Shakespearean reincarnation
CU drama loves the Bard
4:00 am May 8 - by Matthew Strong – Buzz writer
“I feel Shakespeare is timeless — very adaptable,” says Caitlin Megginson, who directed The Tempest for the What You Will theatre company. The combination of adaptability and timelessness is what keeps Shakespeare fresh and interesting for modern audiences.
There are two tracks to take when modernizing Shakespeare. The first, demonstrated by What You Will’s Tempest, is to change the setting, but keep the original language. The second, demonstrated by the Celebration Company at the Station Theatre’s production of The Bomb-itty of Errors, is to use the original play as a starting point, and make something new from it.
What You Will’s Tempest sets the action in the fascist Italy of the 1930s. Prospero has been forced out by a coup, as in the original, and exiled to an island. Directors Caitlin Megginson and Brian Falbo tried to draw out questions on the nature of power as Prospero gets the upper hand over his tormentors. He slowly becomes more fascist and vengeful and is redeemed at the end by the wedding of his daughter and the son of his opponents. Megginson and Falbo chose to show this transformation through costume, with Prospero’s cloths becoming increasingly like the uniforms of the fascists.
The Celebration Company’s Bombitty of Errors, on the other hand, is a radical departure from its source. Taking the basic story of The Comedy of Errors, director Aaron Matthew Polk led a cast of four in a joyous hip-hop adaptation. Polk says that the production “Stays faithful to the story without staying faithful to the language.” He takes issue with some modernized productions of Shakespeare, calling modernizations “an arms race ... someone’s doing Merchant of Venice in ’20s Chicago or the Tempest in the Deep South, Louisiana.” Polk also feels that adapting, rather than modernizing, Shakespeare brings it back to the common people, Shakespeare’s original audience.

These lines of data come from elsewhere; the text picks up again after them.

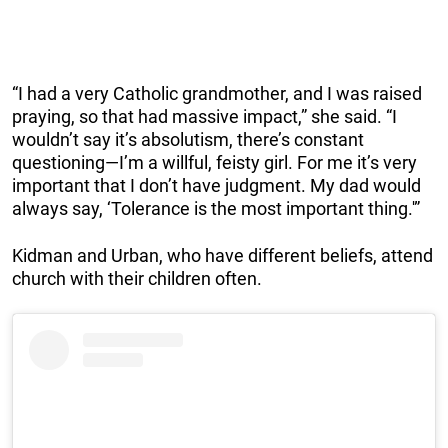
“I had a very Catholic grandmother, and I was raised
praying, so that had massive impact,” she said. “I
wouldn’t say it’s absolutism, there’s constant
questioning—I’m a willful, feisty girl. For me it’s very
important that I don’t have judgment. My dad would
always say, ‘Tolerance is the most important thing.'”
Kidman and Urban, who have different beliefs, attend
church with their children often.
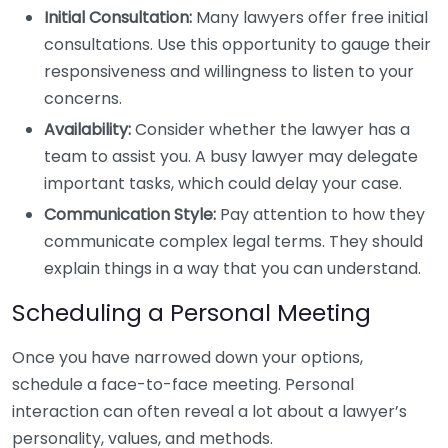
Initial Consultation:
Many lawyers offer free initial
consultations. Use this opportunity to gauge their
responsiveness and willingness to listen to your
concerns.
Availability:
Consider whether the lawyer has a
team to assist you. A busy lawyer may delegate
important tasks, which could delay your case.
Communication Style:
Pay attention to how they
communicate complex legal terms. They should
explain things in a way that you can understand.
Scheduling a Personal Meeting
Once you have narrowed down your options,
schedule a face-to-face meeting. Personal
interaction can often reveal a lot about a lawyer’s
personality, values, and methods.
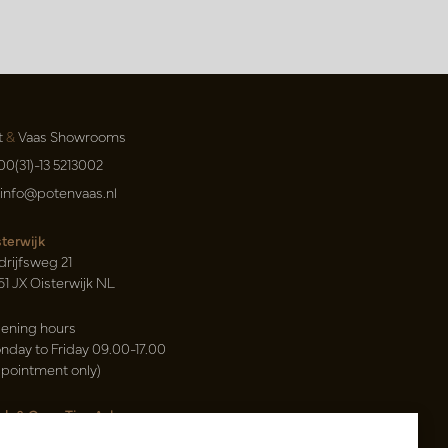
t
&
Vaas Showrooms
00(31)-13 5213002
info@potenvaas.nl
sterwijk
drijfsweg 21
61 JX Oisterwijk NL
ening hours
nday to Friday 09.00-17.00
ppointment only)
sh & Carry Tica Aalsmeer
ndweg 155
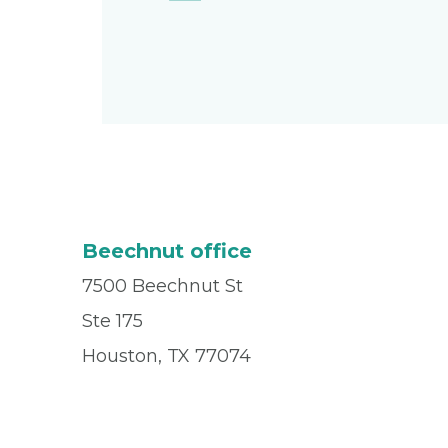
Beechnut office
7500 Beechnut St
Ste 175
Houston, TX 77074
Office
(832) 955-8162
Fax
(713) 942-0265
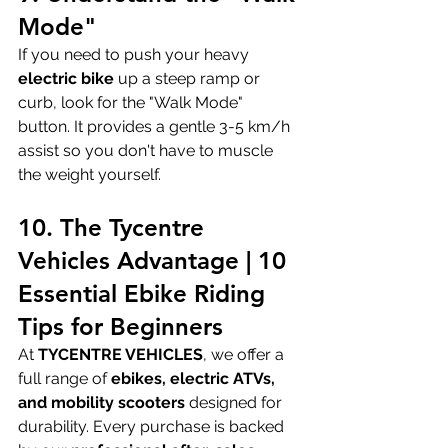
Mode"
If you need to push your heavy 
electric bike
 up a steep ramp or 
curb, look for the "Walk Mode" 
button. It provides a gentle 3-5 km/h 
assist so you don't have to muscle 
the weight yourself.
10. The Tycentre 
Vehicles Advantage | 10 
Essential Ebike Riding 
Tips for Beginners
At 
TYCENTRE VEHICLES
, we offer a 
full range of 
ebikes, electric ATVs, 
and mobility scooters
 designed for 
durability. Every purchase is backed 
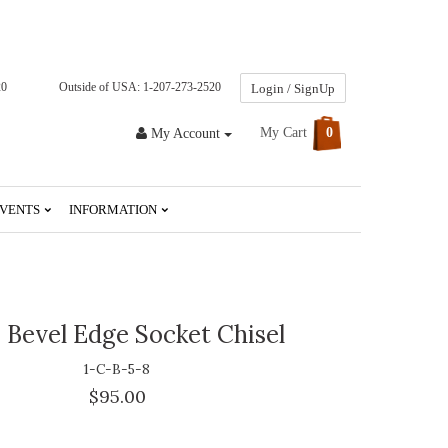
20
Outside of USA: 1-207-273-2520
Login / SignUp
My Cart
0
My Account
VENTS
INFORMATION
 Bevel Edge Socket Chisel
1-C-B-5-8
$95.00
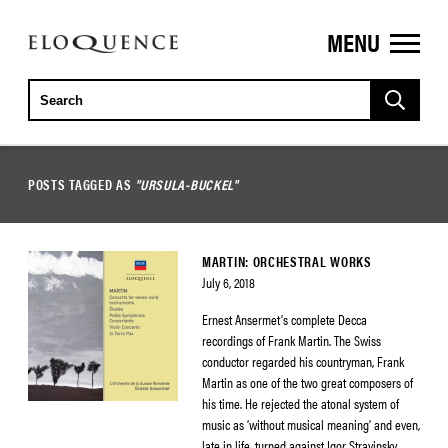
MENU
ELOQUENCE
CLASSICS
POSTS TAGGED AS
"URSULA-BUCKEL"
MARTIN: ORCHESTRAL WORKS
July 6, 2018
Ernest Ansermet’s complete Decca
recordings of Frank Martin. The Swiss
conductor regarded his countryman, Frank
Martin as one of the two great composers of
his time. He rejected the atonal system of
music as ‘without musical meaning’ and even,
late in life, turned against Igor Stravinsky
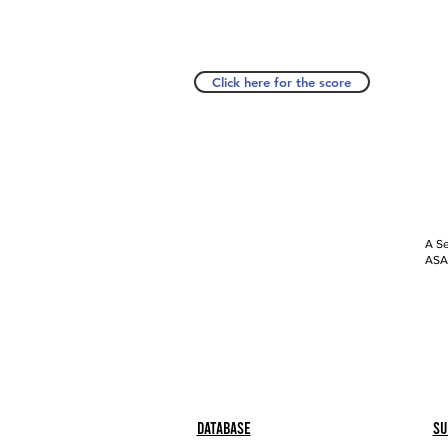
Click here for the score
A Se
ASAP
Database
Su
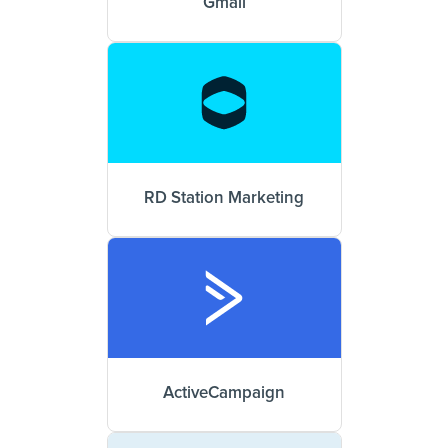
Gmail
RD Station Marketing
ActiveCampaign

While the methods of these two productions are different, the goals are the same. Both Bomb-itty of Errors director Aaron Matthew Polk and Tempest director Caitlin Megginson wanted to help modern audiences, who might not be as familiar with or as willing to see Shakespeare, get into the Bard. “I feel that modernizing brings it closer to home,” says Megginson, while Polk says that the adaptation he directed makes the play “accessible to a different audience ... those who wouldn’t usually come see Shakespeare.”
There’s certainly no shortage of modern productions of Shakespeare in Champaign-Urbana. From Parkland College’s goofy Tempest adaptation Return to the Forbidden Planet to the Krannert Center’s brooding modernization of Measure for Measure, opportunities abound to experience different takes on Shakespeare. Longtime fans of Shakespeare can rejoice over the range of choices, and people who’ve never seen his plays can get their feet wet and both might learn something in the process.